## Day 34 — SVM Case Study & Ensemble Learning (Bagging, Voting, Stacking)

This notebook is part of my **Machine Learning Learning Journey** and focuses on a
practical **SVM case study** followed by an introduction to **Ensemble Learning**.

The session explains:
- Why SVM optimization is solved using the dual form
- Soft-margin SVM and hinge loss
- Kernel trick intuition (recap)
- Why single models fail
- How ensemble methods improve performance


## 1. Recap: Support Vector Machines (SVM)

Key ideas:
- Maximize margin between classes
- Decision boundary defined by support vectors
- Only a few critical points affect the model

Objective:
\[
\min \frac{1}{2}\|w\|^2
\]
subject to:
\[
y_i(w^Tx_i + b) \ge 1
\]


## 2. Why Hard Margin SVM Is Not Practical

Hard Margin assumptions:
- Perfectly separable data
- No noise or outliers

Reality:
- Real-world data is noisy
- Outliers violate constraints

Hence, **Hard Margin SVM is not solvable in practice**.


## 3. Soft Margin SVM

Soft Margin introduces slack variables \( \xi_i \):

\[
y_i(w^Tx_i + b) \ge 1 - \xi_i
\]

Objective:
\[
\min \frac{1}{2}\|w\|^2 + C \sum \xi_i
\]

Where:
- \( \xi_i > 0 \) → margin violation
- \( \xi_i > 1 \) → misclassification


## 4. Interpretation of Slack Variable \( \xi \)

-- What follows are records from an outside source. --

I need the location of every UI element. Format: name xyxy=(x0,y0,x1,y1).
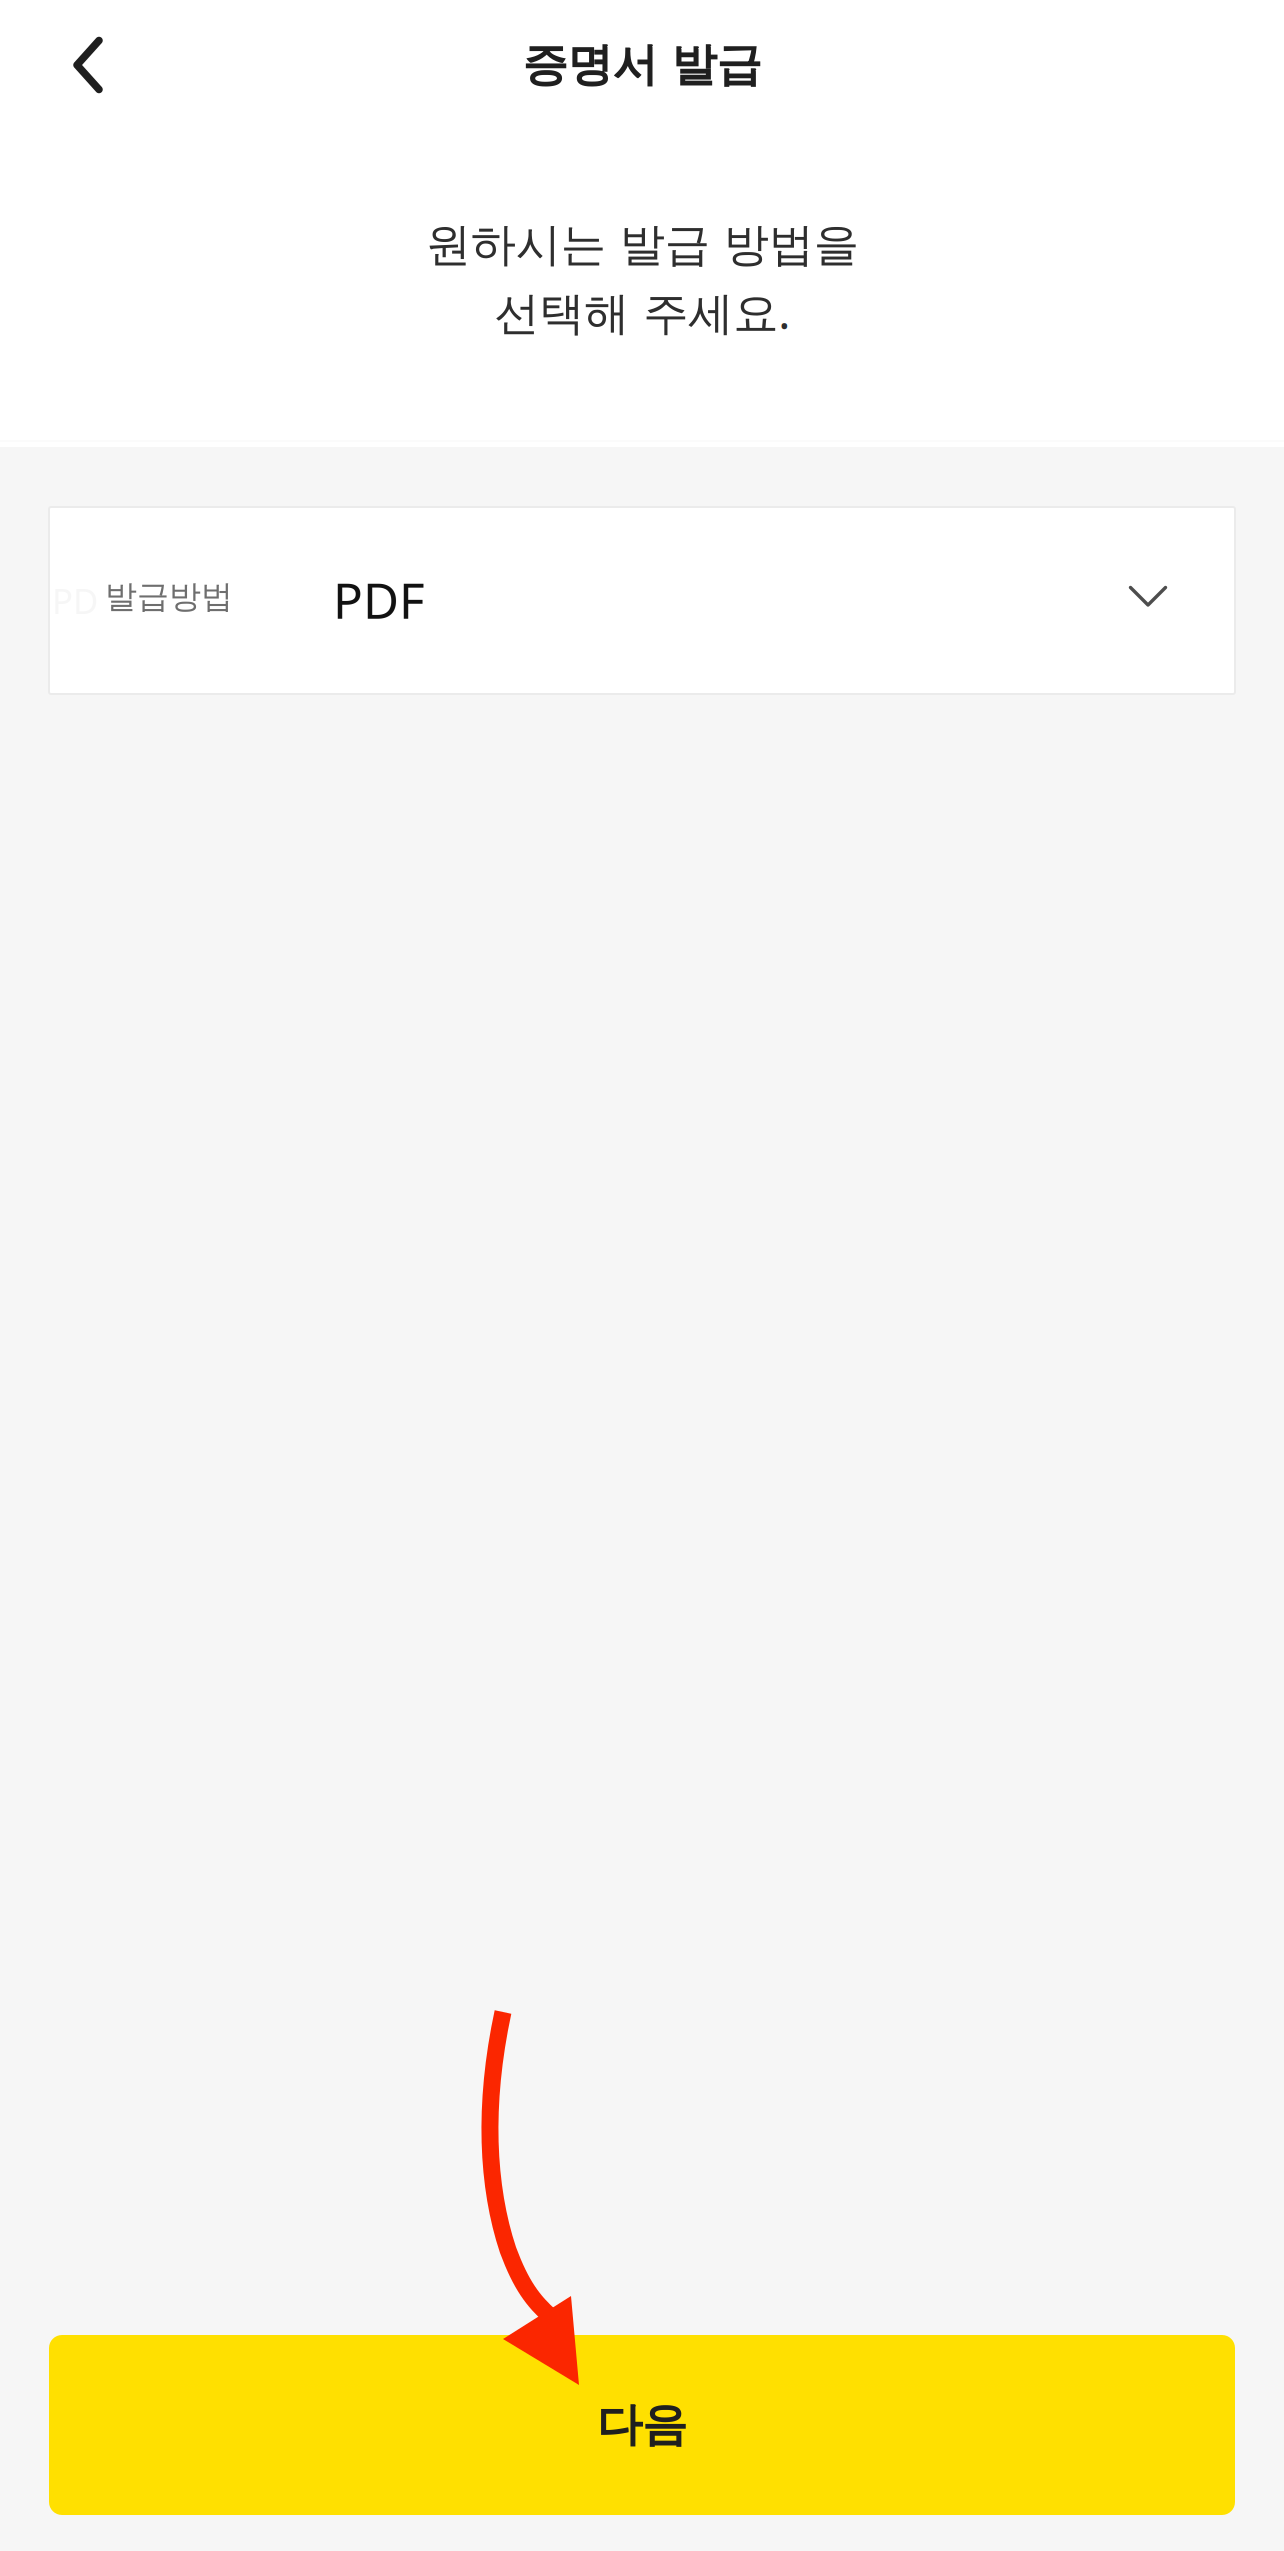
staticText: PDF xyxy=(333,567,425,632)
staticText: PD xyxy=(52,578,98,624)
button[interactable]: 다음 xyxy=(49,2335,1235,2515)
staticText: 증명서 발급 xyxy=(522,37,762,93)
button[interactable]: PD xyxy=(49,507,1235,694)
staticText: 원하시는 발급 방법을 선택해 주세요. xyxy=(426,217,858,342)
staticText: 다음 xyxy=(597,2397,687,2453)
staticText: 발급방법 xyxy=(105,577,233,616)
button[interactable]: Back xyxy=(0,0,132,130)
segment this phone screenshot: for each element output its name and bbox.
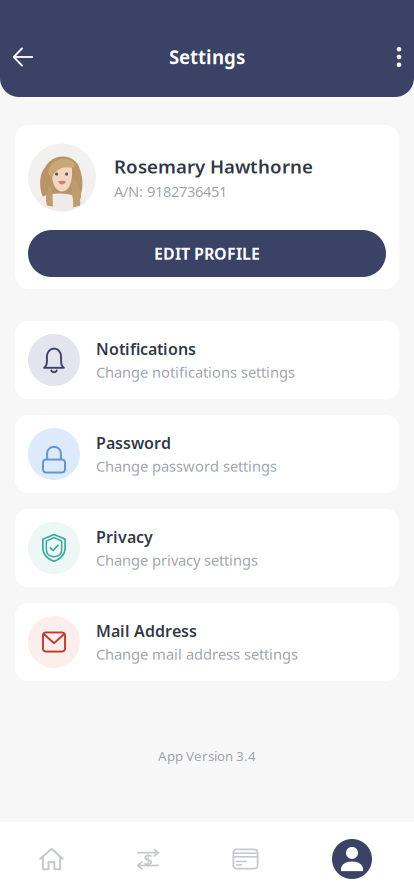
button[interactable]: More options	[376, 34, 414, 80]
button[interactable]: Password	[15, 415, 399, 493]
button[interactable]: Transfers	[124, 822, 172, 896]
button[interactable]: Notifications	[15, 321, 399, 399]
staticText: Rosemary Hawthorne	[114, 154, 313, 179]
button[interactable]: Profile	[328, 822, 376, 896]
staticText: Notifications	[96, 338, 196, 359]
staticText: Change mail address settings	[96, 644, 298, 664]
staticText: Settings	[169, 45, 245, 69]
button[interactable]: Mail Address	[15, 603, 399, 681]
button[interactable]: Privacy	[15, 509, 399, 587]
staticText: Change privacy settings	[96, 550, 258, 570]
staticText: Change password settings	[96, 456, 277, 476]
button[interactable]: EDIT PROFILE	[28, 230, 386, 277]
staticText: App Version 3.4	[158, 747, 256, 765]
staticText: $	[144, 849, 152, 870]
button[interactable]: Home	[28, 822, 76, 896]
staticText: A/N: 9182736451	[114, 182, 227, 201]
button[interactable]: Cards	[222, 822, 270, 896]
staticText: EDIT PROFILE	[154, 243, 260, 264]
staticText: Privacy	[96, 526, 153, 547]
staticText: Change notifications settings	[96, 362, 295, 382]
staticText: Password	[96, 432, 171, 453]
button[interactable]: Back	[0, 34, 46, 80]
staticText: Mail Address	[96, 620, 197, 641]
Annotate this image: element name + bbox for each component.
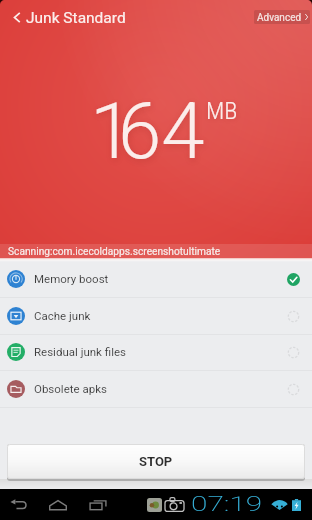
button[interactable]: Back (5, 492, 33, 517)
button[interactable]: Screenshot app (147, 498, 162, 512)
staticText: Advanced (257, 12, 302, 24)
staticText: Cache junk (34, 309, 91, 322)
staticText: 64 (118, 86, 205, 177)
staticText: Scanning:com.icecoldapps.screenshotultim… (8, 246, 221, 258)
button[interactable]: Residual junk files (0, 334, 312, 371)
button[interactable]: Obsolete apks (0, 371, 312, 408)
staticText: 1 (90, 86, 134, 177)
button[interactable]: STOP (7, 444, 305, 481)
staticText: Residual junk files (34, 345, 126, 358)
button[interactable]: Advanced (254, 10, 310, 24)
button[interactable]: Camera (165, 497, 184, 512)
staticText: Memory boost (34, 272, 109, 285)
button[interactable]: Recent apps (84, 492, 112, 517)
staticText: 07:19 (191, 492, 262, 515)
staticText: MB (206, 96, 238, 125)
staticText: STOP (139, 454, 173, 469)
button[interactable]: Memory boost (0, 261, 312, 298)
button[interactable]: Navigate up (4, 0, 30, 34)
button[interactable]: Home (44, 492, 72, 517)
button[interactable]: Cache junk (0, 298, 312, 335)
staticText: Junk Standard (26, 9, 126, 27)
staticText: Obsolete apks (34, 382, 107, 395)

- \( \xi < 0 \) → correctly classified (outside margin)
- \( 0 < \xi < 1 \) → inside margin
- \( \xi > 1 \) → misclassified

Soft margin allows controlled mistakes.


## 5. Hinge Loss in SVM

Hinge loss:
\[
\max(0, 1 - y_i(w^Tx_i))
\]

Properties:
- Zero loss for correctly classified points
- Penalizes margin violations
- Used instead of log loss


## 6. Role of Regularization Parameter (C)

- Large C:
  - Low bias
  - Small margin
  - Risk of overfitting

- Small C:
  - High bias
  - Large margin
  - Better generalization


## 7. Kernel Trick (Recap)

Idea:
- Map data from low-dimensional space to high-dimensional space
- Solve complex boundaries using linear hyperplanes

Kernel replaces dot product:
\[
K(x_i, x_j)
\]

Common kernels:
- Linear
- Polynomial
- RBF (Gaussian)
- Sigmoid


## 8. Multiclass Classification in SVM

Binary SVM extended using:

- One-vs-Rest (OvR)
  - One classifier per class
- One-vs-One (OvO)
  - Classifier for every pair of classes

Example:
26 classes →
- OvR → 26 classifiers
- OvO → 325 classifiers


## 9. Why Ensemble Learning?

Single models suffer from:
- High bias (underfitting)
- High variance (overfitting)

Ensembles:
- Combine multiple learners
- Reduce variance
- Improve generalization


## 10. Ensemble Learning

Ensemble = Combine predictions from multiple models

Learners can be:
- Logistic Regression
- Decision Tree
- KNN
- SVM

Goal:
Build a **strong learner** from multiple **weak learners**.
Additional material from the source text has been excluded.